## Prior to this notebook I completed the following:

### Task 1:

1: Created a new, empty GBQ dataset called msba_wedge

2: Downloaded a zip file of cleaned Wedge data from Moodle

3: Decompressed and uploaded the cleaned Wedge files to Google Storage Cloud using the Storage Cloud UI.

4: Connected to Google Storage Cloud from Google Big Query, reading in all 53 transaction files into a single transaction table within my msba_wedge dataset.

5: Applied Google's auto schema settings to determine field types and then validated them in GBQ's schema view.

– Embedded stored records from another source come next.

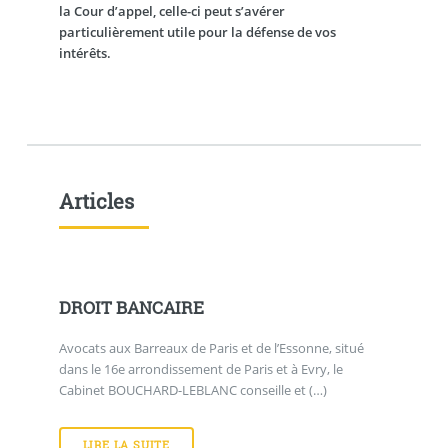
la Cour d’appel, celle-ci peut s’avérer
particulièrement utile pour la défense de vos
intérêts.
Articles
DROIT BANCAIRE
Avocats aux Barreaux de Paris et de l’Essonne, situé
dans le 16e arrondissement de Paris et à Evry, le
Cabinet BOUCHARD-LEBLANC conseille et (…)
LIRE LA SUITE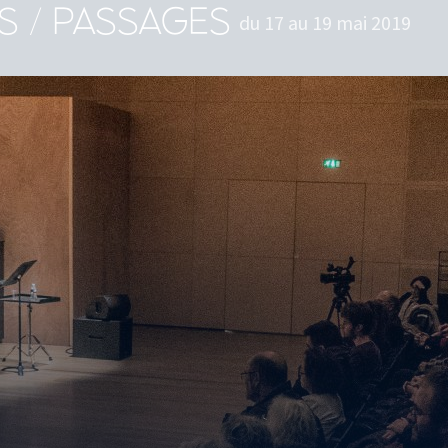
S / PASSAGES
du 17 au 19 mai 2019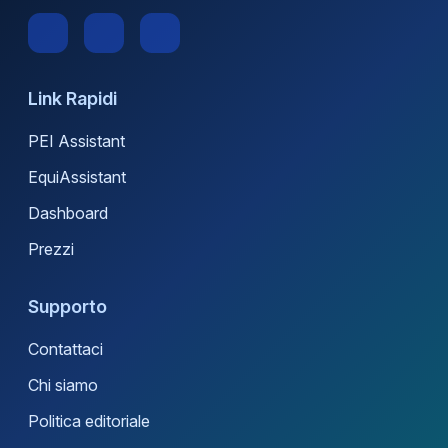
Link Rapidi
PEI Assistant
EquiAssistant
Dashboard
Prezzi
Supporto
Contattaci
Chi siamo
Politica editoriale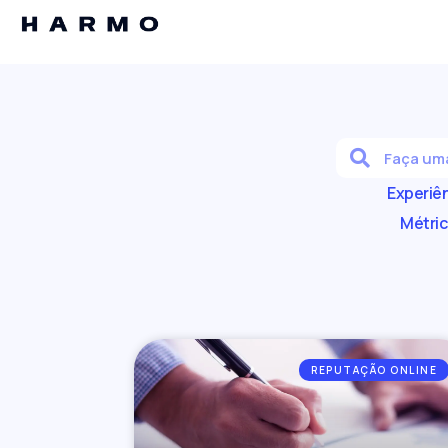
Experiên
Métric
REPUTAÇÃO ONLINE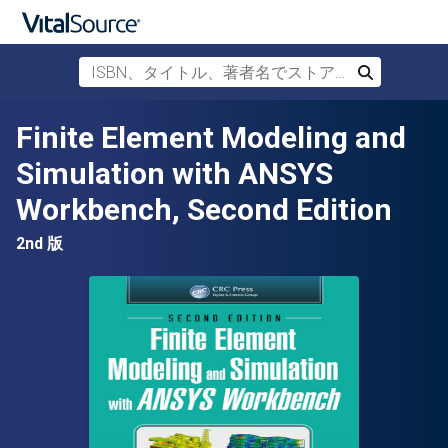
ISBN、タイトル、著者名でストアを検索
検索
メインコンテンツへスキップ
Finite Element Modeling and
Simulation with ANSYS
Workbench, Second Edition
2nd 版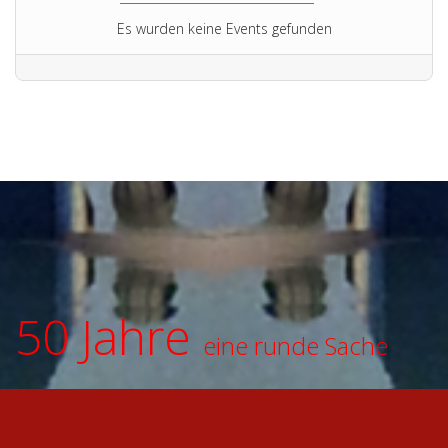
Es wurden keine Events gefunden
50 Jahre
eine runde Sache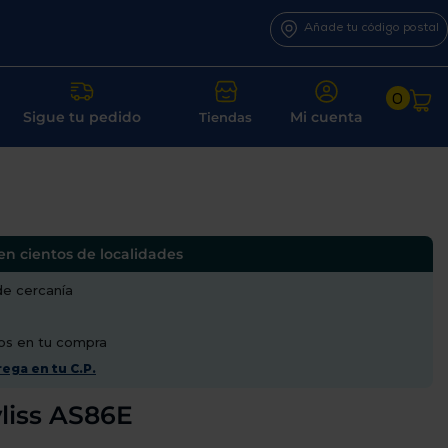
Añade tu código postal
0
Sigue tu pedido
Mi cuenta
Tiendas
en cientos de localidades
de cercanía
os en tu compra
ega en tu C.P.
liss AS86E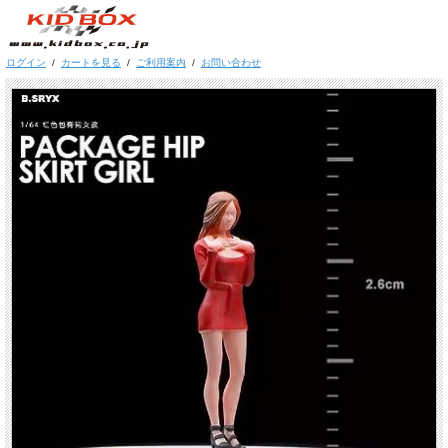
ログイン
/
カートを見る
/
ご利用案内
/
お問い合わせ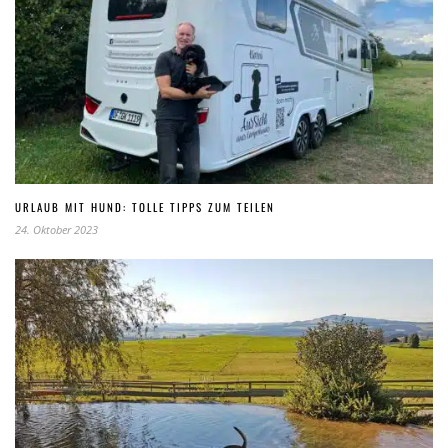
URLAUB MIT HUND: TOLLE TIPPS ZUM TEILEN
24. Oktober 2023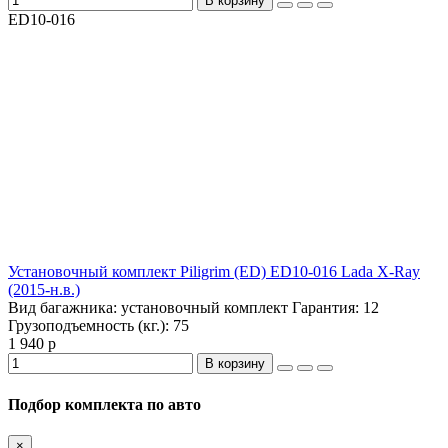
В корзину
ED10-016
Установочный комплект Piligrim (ED) ED10-016 Lada X-Ray
(2015-н.в.)
Вид багажника:
установочный комплект
Гарантия:
12
Грузоподъемность (кг.):
75
1 940 р
В корзину
Подбор комплекта по авто
×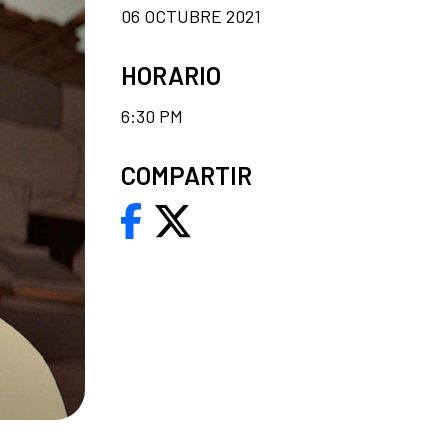
06 OCTUBRE 2021
HORARIO
6:30 PM
COMPARTIR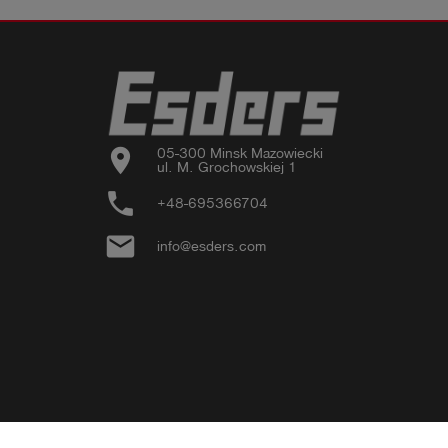
location_on
05-300 Minsk Mazowiecki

## This Notebook handles the following tasks:

### Task 2:
1: Use Python to connect to my GBQ instance
    
2: Build a list of owners
        
3: Take a sample of the owners

4: Build a dataframe of all records for the sample of owners

5: Write that data to a .txt file


### Task 3:

6. Use Pandas Dataframes and SQL to build three summary tables:

    - Sales by Date and Hour
    - Sales by Owner by Year and Month
    - Sales by Product Description by Year and Month. 


7. Build a single SQLite Database containing the three summary files. 

In [1]:
# run pip install --upgrade google-cloud-BigQuery
# import random is to support random owner sample
# Sqlalchemy allows me to read gbq data into a dataframe

import pandas as pd
import random
import sqlalchemy
from google.cloud import bigquery
from google.oauth2 import service_account

# establishing google credentials and creating engine and client variables to use with sqlalchemy

credentials = service_account.Credentials.from_service_account_file('C:\\Users\\dakot\\Desktop\\Repo\\du_wedge_project\\ADA_2022_Wedge_Umbel\\dakota-umt-msba-dc288f16c43e.json')
project_id = 'dakota-umt-msba'

from sqlalchemy.engine import create_engine

from config import bigquery_uri
engine = create_engine(bigquery_uri,credentials_path ='C:\\Users\\dakot\\Desktop\\Repo\\du_wedge_project\\ADA_2022_Wedge_Umbel\\dakota-umt-msba-dc288f16c43e.json')
client = bigquery.Client(credentials = credentials,project = project_id)

In [2]:
# SQL Query that Generates list of Distinct Owners

owners = ("""
       SELECT DISTINCT(card_no)
       FROM msba_wedge.Wedge_Transactions 
       WHERE card_no <> 3""")


# Stores unique owners in a variable called results

results = client.query(owners)


In [3]:
# creating empty LIST of owners

owners = []


# Populating owner list

for row in results:
    owners.append(row[0])

In [4]:
# generates a list of 500 random owners. This sample size outputs between 200MB and 250MB of data.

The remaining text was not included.